Report: Anthropic prevede di concedere al CEO Amodei il diritto di voto superpotente
Anthropic prevede di concedere ai cofondatori, incluso il CEO Dario Amodei, dei diritti di voto super, per garantire che il team fondatore possa continuare a guidare la direzione dell’azienda anche dopo la quotazione in borsa. Poiché Amodei detiene solo circa il 2% delle azioni, questi diritti di voto super servono a rafforzare il suo controllo. L’azienda manterrà inoltre una struttura di fiduciari non azionisti, ai quali verrà attribuita la facoltà di nominare la maggioranza dei membri del consiglio di amministrazione.
Anthropic sta pianificando di concedere diritti di voto speciali al CEO Dario Amodei e agli altri co-fondatori, con l’obiettivo di garantire che il team fondatore possa mantenere la direzione dell’azienda dopo la quotazione in borsa e difendersi dalle pressioni degli azionisti esterni.
Martedì, secondo quanto riportato da The Information che cita fonti informate, questa startup di intelligenza artificiale intende assegnare ad Amodei e agli altri co-fondatori una classe di azioni con poteri di voto supplementari.
Allo stesso tempo, l’azienda prevede di mantenere l’attuale struttura di trustee non azionisti e di garantire loro, tramite una categoria speciale di azioni, il diritto di scegliere la maggioranza dei membri del consiglio di amministrazione.
Anthropic potrebbe arrivare a Wall Street già questo autunno, e il mercato prevede che questa IPO sarà una delle più grandi offerte pubbliche iniziali della storia.
Nel round di finanziamento concluso a maggio, la valutazione della società è salita a 96,5 miliardi di dollari, superando per la prima volta la concorrente OpenAI e collocandola tra le più grandi aziende private al mondo.
Partecipazione azionaria dei fondatori ridotta: i super diritti di voto rafforzano il controllo
L’assegnazione proposta dei super diritti di voto rappresenterà la prima occasione in cui i fondatori di Anthropic otterrebbero poteri di voto aggiuntivi.

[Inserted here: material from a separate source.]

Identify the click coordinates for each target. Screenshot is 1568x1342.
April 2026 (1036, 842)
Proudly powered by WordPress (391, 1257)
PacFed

Questo aspetto è particolarmente significativo: rispetto ad altri fondatori di aziende tecnologiche, i co-fondatori di Anthropic detengono una quota relativamente limitata. Secondo quanto riportato da una fonte vicina ad Anthropic, Amodei stesso possiede solo circa il 2% delle azioni della società.
La struttura azionaria duale è ormai piuttosto comune tra le società tecnologiche guidate dai fondatori, poiché permette loro di mantenere un maggiore controllo e proteggersi dalle pressioni degli azionisti focalizzati sul breve termine.
Il CEO di Meta, Mark Zuckerberg, detiene circa il 60% dei diritti di voto grazie alle sue azioni con voto speciale; la struttura duale presente in SpaceX garantisce un potere di voto altrettanto decisivo al fondatore Elon Musk.
Tuttavia, secondo quanto riferito, i dettagli specifici relativi all’attuale proposta di diritti di voto devono ancora essere definiti e lo schema potrebbe subire dei cambiamenti.
Struttura da Public Benefit Corporation e meccanismi di supervisione indipendente
Anthropic presenta una struttura unica: ha lo status giuridico di Public Benefit Corporation, per cui la legge impone di trovare un equilibrio tra interessi commerciali, sociali e di beneficio pubblico.
L’azienda ha costituito anche il “Long-Term Benefit Trust”, un organo di supervisione indipendente incaricato di garantire che Anthropic persegua effettivamente la sua missione di pubblico beneficio.
L’assetto proposto per le azioni in mano a trustee non azionisti si inserisce proprio in questo quadro, conferendo loro il potere di eleggere la maggioranza dei membri del consiglio di amministrazione, mantenendo così un bilanciamento e un controllo indipendente sulla governance della società.
Anthropic e la concorrente OpenAI hanno già presentato in modo riservato la documentazione per la quotazione. Trovare un equilibrio tra crescita commerciale, rendimento per gli investitori e missione di pubblico beneficio sarà la sfida centrale che attende Anthropic sui mercati finanziari.